La troisième édition est soutenue par le Centre pour la Souveraineté Numérique (ZenDiS) en tant que porteur idéologique. ZenDiS exploite ses propres alternatives open source aux logiciels propriétaires avec openCode et openDesk. Le soutien financier provient de SUSE et de Capgemini, qui signalent tous deux un intérêt stratégique pour le renforcement de l'indépendance technologique européenne. La remise des prix aura lieu lors du Smart Country Convention (13–15 octobre 2026) à Berlin.

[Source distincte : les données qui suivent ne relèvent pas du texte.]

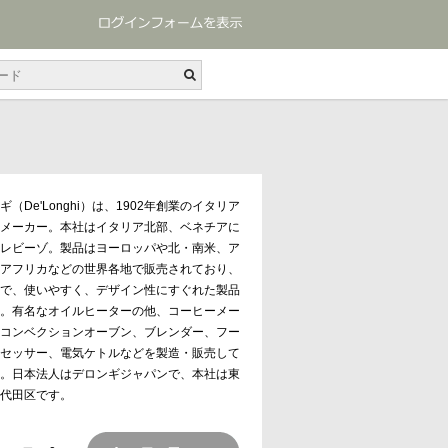
ギ（De'Longhi）は、1902年創業のイタリア
メーカー。本社はイタリア北部、ベネチアに
レビーゾ。製品はヨーロッパや北・南米、ア
アフリカなどの世界各地で販売されており、
で、使いやすく、デザイン性にすぐれた製品
。有名なオイルヒーターの他、コーヒーメー
コンベクションオーブン、ブレンダー、フー
セッサー、電気ケトルなどを製造・販売して
。日本法人はデロンギジャパンで、本社は東
代田区です。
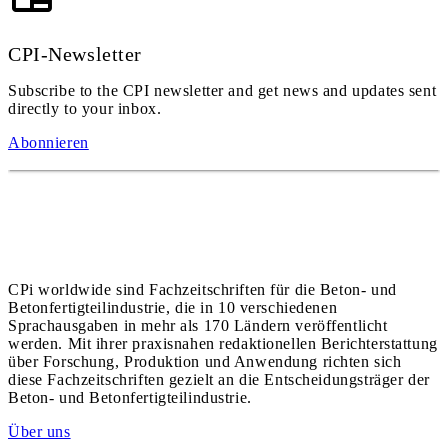
CPI-Newsletter
Subscribe to the CPI newsletter and get news and updates sent
directly to your inbox.
Abonnieren
CPi worldwide sind Fachzeitschriften für die Beton- und
Betonfertigteilindustrie, die in 10 verschiedenen
Sprachausgaben in mehr als 170 Ländern veröffentlicht
werden. Mit ihrer praxisnahen redaktionellen Berichterstattung
über Forschung, Produktion und Anwendung richten sich
diese Fachzeitschriften gezielt an die Entscheidungsträger der
Beton- und Betonfertigteilindustrie.
Über uns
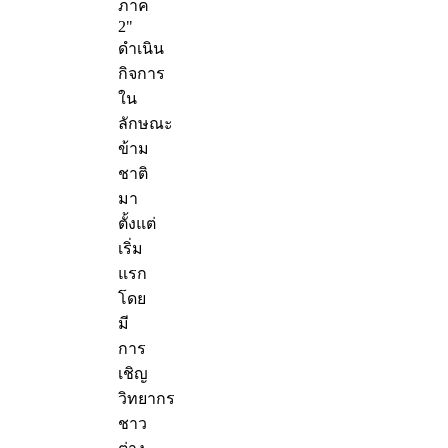
ภาค
2"
ดำเนิน
กิจการ
ใน
ลักษณะ
ข้าม
ชาติ
มา
ตั้งแต่
เริ่ม
แรก
โดย
มี
การ
เชิญ
วิทยากร
ชาว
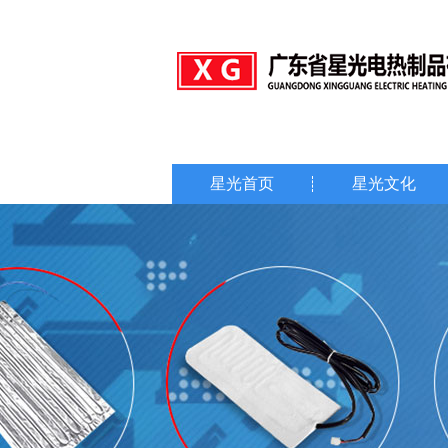
星光首页
星光文化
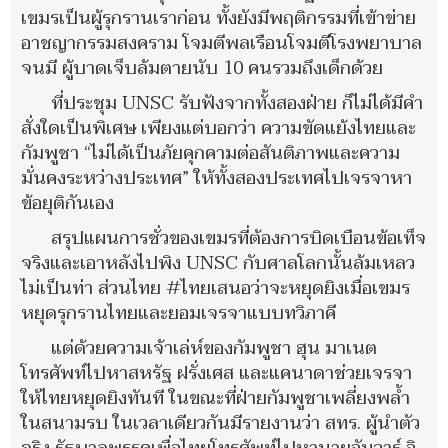
เขมรเป็นผู้รุกรานเราก่อน ทั้งยังมีพฤติกรรมที่เข้าข่าย
อาชญากรรมสงคราม โจมตีพลเรือนโจมตีโรงพยาบาล
จนมี ผู้บาดเจ็บล้มตายนับ 10 คนรวมถึงเด็กด้วย
ที่ประชุม UNSC รับฟังจากทั้งสองฝ่าย ก็ไม่ได้มีคำ
สั่งใดเป็นพิเศษ เพียงแต่บอกว่า ความขัดแย้งไทยและ
กัมพูชา “ไม่ได้เป็นภัยคุกคามต่อสันติภาพและความ
มั่นคงระหว่างประเทศ” ให้ทั้งสองประเทศไปเจรจาหา
ข้อยุติกันเอง
สรุปแผนการชั่วของเขมรที่ต้องการบิดเบือนข้อเท็จ
จริงและเอาหลังไปพิง UNSC กับศาลโลกนั้นล้มเหลว
ไม่เป็นท่า ส่วนไทย #ไทยเสนอว่าจะหยุดยิงเมื่อเขมร
หยุดรุกรานไทยและยอมเจรจาแบบทวิภาคี
แต่ด้วยความเจ้าเล่ห์ของกัมพูชา ฮุน มาเนต
โทรศัพท์ไปหาสหรัฐ ฝรั่งเศส และแคนาดาช่วยเจรจา
ให้ไทยหยุดยิงทันที ในขณะที่ฝ่ายกัมพูชาเพลี่ยงพล้ำ
ในสนามรบ ในเวลาเดียวกันมีรายงานว่า สทร. ผู้นำตัว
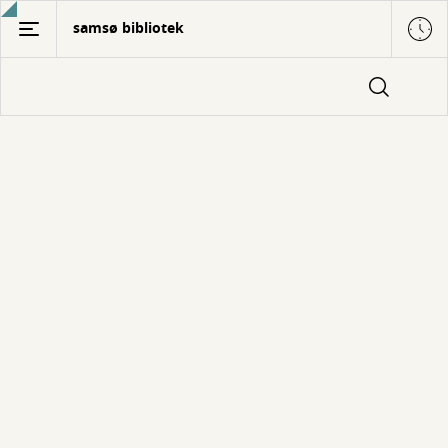
Gå
samsø bibliotek
til
hovedindhold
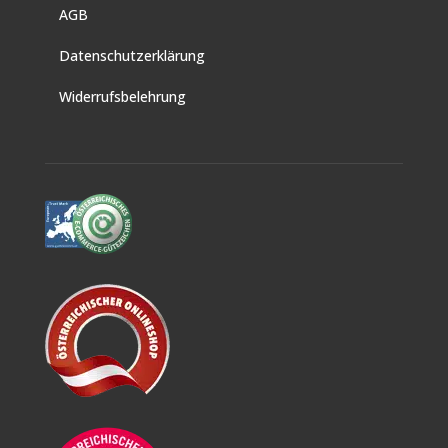
AGB
Datenschutzerklärung
Widerrufsbelehrung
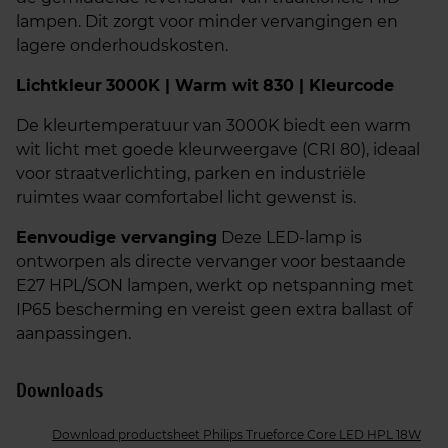
lampen. Dit zorgt voor minder vervangingen en
lagere onderhoudskosten.
Lichtkleur
3000K | Warm wit
830 | Kleurcode
De kleurtemperatuur van 3000K biedt een warm
wit licht met goede kleurweergave (CRI 80), ideaal
voor straatverlichting, parken en industriële
ruimtes waar comfortabel licht gewenst is.
Eenvoudige vervanging
Deze LED-lamp is
ontworpen als directe vervanger voor bestaande
E27 HPL/SON lampen, werkt op netspanning met
IP65 bescherming en vereist geen extra ballast of
aanpassingen.
Downloads
Download productsheet Philips Trueforce Core LED HPL 18W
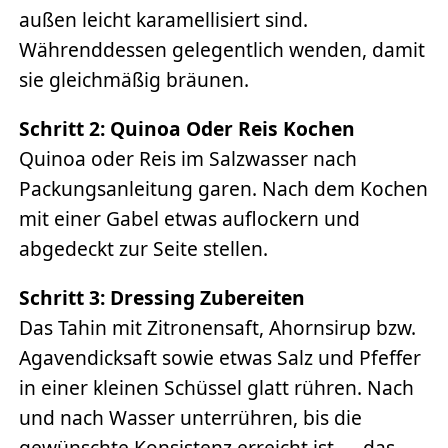
außen leicht karamellisiert sind.
Währenddessen gelegentlich wenden, damit
sie gleichmäßig bräunen.
Schritt 2: Quinoa Oder Reis Kochen
Quinoa oder Reis im Salzwasser nach
Packungsanleitung garen. Nach dem Kochen
mit einer Gabel etwas auflockern und
abgedeckt zur Seite stellen.
Schritt 3: Dressing Zubereiten
Das Tahin mit Zitronensaft, Ahornsirup bzw.
Agavendicksaft sowie etwas Salz und Pfeffer
in einer kleinen Schüssel glatt rühren. Nach
und nach Wasser unterrühren, bis die
gewünschte Konsistenz erreicht ist — das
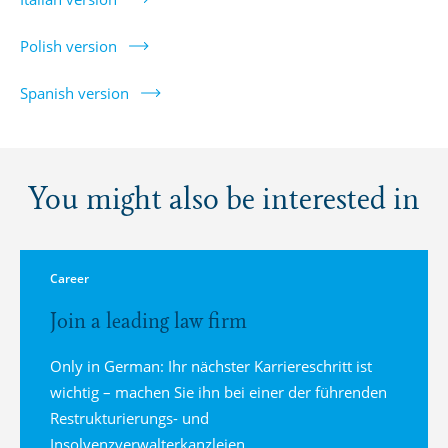
Italian version
Polish version
Spanish version
You might also be interested in
Career
Join a leading law firm
Only in German: Ihr nächster Karriereschritt ist
wichtig – machen Sie ihn bei einer der führenden
Restrukturierungs- und
Insolvenzverwalterkanzleien.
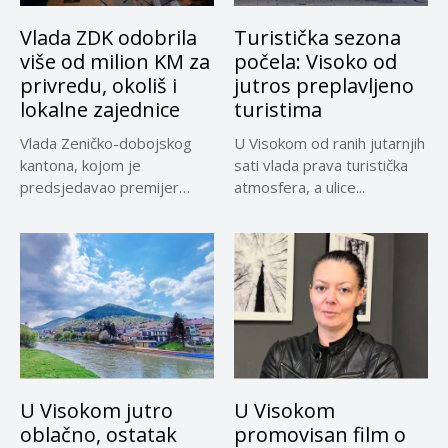
Vlada ZDK odobrila
Turistička sezona
više od milion KM za
počela: Visoko od
privredu, okoliš i
jutros preplavljeno
lokalne zajednice
turistima
Vlada Zeničko-dobojskog
U Visokom od ranih jutarnjih
kantona, kojom je
sati vlada prava turistička
predsjedavao premijer
atmosfera, a ulice...
Nezir Pivić, održala je
danas...
U Visokom jutro
U Visokom
oblačno, ostatak
promovisan film o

Le contexte politique s'intensifie : tandis que l'accord de coalition promet la souveraineté numérique et les alternatives européennes, les dépenses de la Fédération envers Microsoft ont augmenté de 75 % depuis 2023 en 2025. L'OSBA critique cette discordance et soutient que des millions en frais de licence pourraient être économisés avec une véritable modernisation open source.

Points clés

  • Nouvelle catégorie IA répond aux besoins de l'administration publique en matière d'indépendance technologique
  • La dépendance envers Microsoft augmente : 481 millions d'euros de frais de licence en 2025 (+38 % d'une année à l'autre, +75 % depuis 2023)
  • Contradiction stratégique entre les objectifs de la coalition et la politique de dépenses réelle
  • Les exemples de succès open source (GSB 11, CIVITAS/CORE) montrent le potentiel de réduction des coûts
  • ZenDiS et OSBA se positionnent comme acteurs centraux de la souveraineté numérique

Questions critiques

  1. Preuves : Quelles économies concrètes le Government Site Builder (GSB 11) a-t-il réalisées jusqu'à présent, et sur quelles bases de données l'affirmation d'utilisation par « plus de 250 sites web » repose-t-elle ?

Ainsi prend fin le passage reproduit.